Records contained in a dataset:
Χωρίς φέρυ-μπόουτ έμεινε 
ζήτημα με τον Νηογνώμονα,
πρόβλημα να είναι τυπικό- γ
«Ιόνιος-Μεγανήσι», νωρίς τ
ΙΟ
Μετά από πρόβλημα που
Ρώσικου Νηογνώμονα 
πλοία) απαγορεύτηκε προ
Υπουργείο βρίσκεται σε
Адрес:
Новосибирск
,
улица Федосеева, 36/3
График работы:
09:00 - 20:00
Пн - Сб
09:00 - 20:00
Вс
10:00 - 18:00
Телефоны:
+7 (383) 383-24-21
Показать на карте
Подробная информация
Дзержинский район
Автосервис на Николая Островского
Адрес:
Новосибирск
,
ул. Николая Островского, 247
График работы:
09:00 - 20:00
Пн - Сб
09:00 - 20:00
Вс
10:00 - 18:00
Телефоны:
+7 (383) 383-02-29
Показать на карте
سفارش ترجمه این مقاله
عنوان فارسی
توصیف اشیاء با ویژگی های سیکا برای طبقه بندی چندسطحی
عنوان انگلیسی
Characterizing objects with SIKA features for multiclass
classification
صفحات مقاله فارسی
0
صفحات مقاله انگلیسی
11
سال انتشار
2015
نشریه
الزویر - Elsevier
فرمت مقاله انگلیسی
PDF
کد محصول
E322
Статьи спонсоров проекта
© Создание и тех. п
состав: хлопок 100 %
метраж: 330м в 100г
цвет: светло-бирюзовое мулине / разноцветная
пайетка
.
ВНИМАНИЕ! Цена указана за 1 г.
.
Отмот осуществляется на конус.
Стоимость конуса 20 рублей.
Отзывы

--

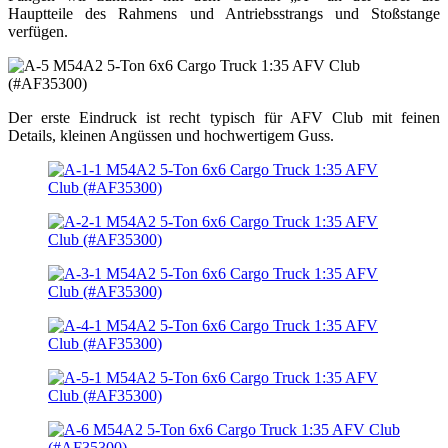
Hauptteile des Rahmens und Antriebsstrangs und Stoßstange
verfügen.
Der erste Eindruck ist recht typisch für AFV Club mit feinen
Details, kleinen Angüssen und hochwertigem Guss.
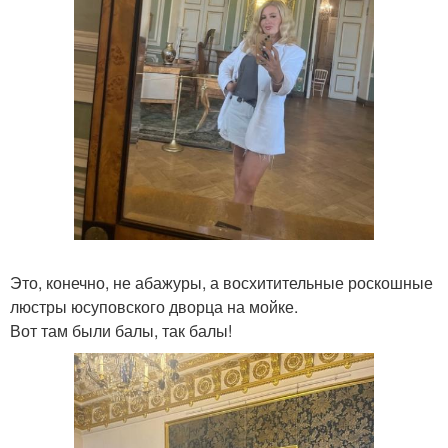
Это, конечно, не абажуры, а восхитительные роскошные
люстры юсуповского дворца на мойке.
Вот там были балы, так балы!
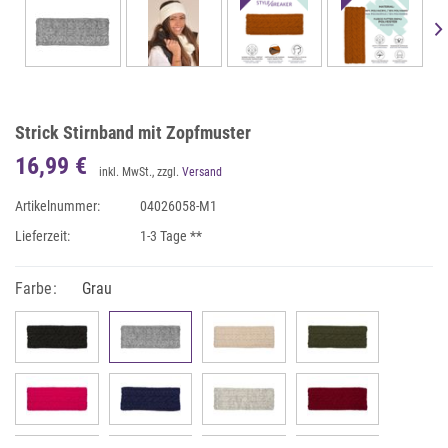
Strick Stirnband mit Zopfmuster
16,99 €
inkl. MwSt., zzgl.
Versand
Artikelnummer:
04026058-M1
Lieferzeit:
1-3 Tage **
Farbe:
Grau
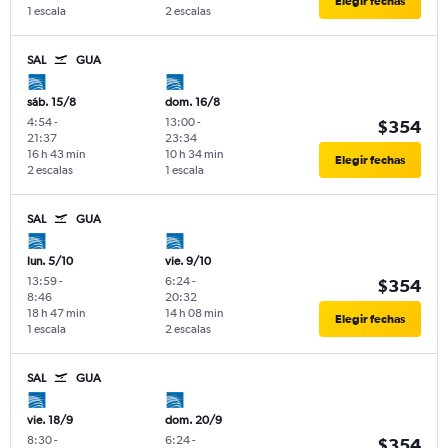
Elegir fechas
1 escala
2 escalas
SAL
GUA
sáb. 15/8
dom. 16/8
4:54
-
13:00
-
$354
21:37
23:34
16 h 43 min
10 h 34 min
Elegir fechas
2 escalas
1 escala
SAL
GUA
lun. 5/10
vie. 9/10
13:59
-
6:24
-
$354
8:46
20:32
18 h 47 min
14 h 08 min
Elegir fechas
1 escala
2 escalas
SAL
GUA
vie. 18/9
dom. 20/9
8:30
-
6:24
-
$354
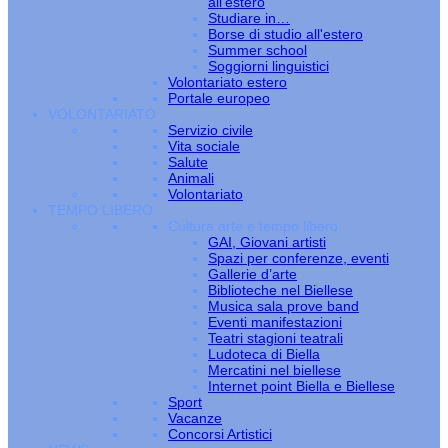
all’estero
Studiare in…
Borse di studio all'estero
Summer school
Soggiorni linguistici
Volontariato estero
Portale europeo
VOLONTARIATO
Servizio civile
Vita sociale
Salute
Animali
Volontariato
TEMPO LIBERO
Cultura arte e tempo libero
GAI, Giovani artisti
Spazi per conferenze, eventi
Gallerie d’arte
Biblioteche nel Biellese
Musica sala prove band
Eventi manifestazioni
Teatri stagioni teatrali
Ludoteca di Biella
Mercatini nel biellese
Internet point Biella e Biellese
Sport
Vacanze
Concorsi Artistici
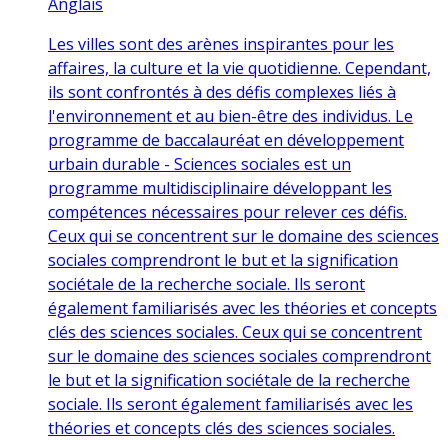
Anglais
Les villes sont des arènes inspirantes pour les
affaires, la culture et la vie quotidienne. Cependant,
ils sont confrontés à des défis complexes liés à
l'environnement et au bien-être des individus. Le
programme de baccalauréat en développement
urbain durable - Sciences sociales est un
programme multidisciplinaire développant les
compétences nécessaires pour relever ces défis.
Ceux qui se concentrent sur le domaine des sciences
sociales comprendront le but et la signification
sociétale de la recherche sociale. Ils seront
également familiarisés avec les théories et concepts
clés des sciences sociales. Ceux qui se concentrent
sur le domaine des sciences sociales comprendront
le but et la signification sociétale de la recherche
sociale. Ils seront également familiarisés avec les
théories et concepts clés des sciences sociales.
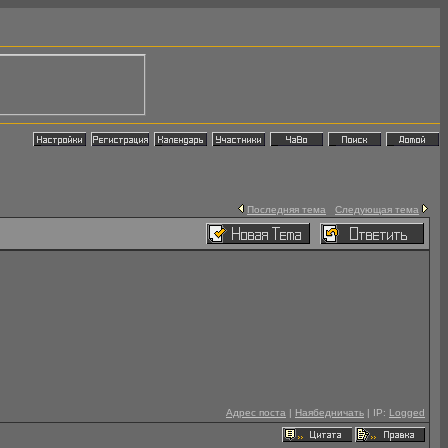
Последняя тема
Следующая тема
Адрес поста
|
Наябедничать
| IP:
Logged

» What to do: In the entries above, find the line that contains "Вот там были балы, так балы!" and the line that contains "Biblioteche nel Biellese". Reproduce exactly those two lines and every line between them, but not the pictures.

» Problem solution:
Вот там были балы, так балы!
Strick Stirnband mit Zopfmuster
16,99 €
inkl. MwSt., zzgl.
Versand
Artikelnummer:
04026058-M1
Lieferzeit:
1-3 Tage **
Farbe:
Grau
Elegir fechas
1 escala
2 escalas
SAL
GUA
sáb. 15/8
dom. 16/8
4:54
-
13:00
-
$354
21:37
23:34
16 h 43 min
10 h 34 min
Elegir fechas
2 escalas
1 escala
SAL
GUA
lun. 5/10
vie. 9/10
13:59
-
6:24
-
$354
8:46
20:32
18 h 47 min
14 h 08 min
Elegir fechas
1 escala
2 escalas
SAL
GUA
vie. 18/9
dom. 20/9
8:30
-
6:24
-
$354
all’estero
Studiare in…
Borse di studio all'estero
Summer school
Soggiorni linguistici
Volontariato estero
Portale europeo
VOLONTARIATO
Servizio civile
Vita sociale
Salute
Animali
Volontariato
TEMPO LIBERO
Cultura arte e tempo libero
GAI, Giovani artisti
Spazi per conferenze, eventi
Gallerie d’arte
Biblioteche nel Biellese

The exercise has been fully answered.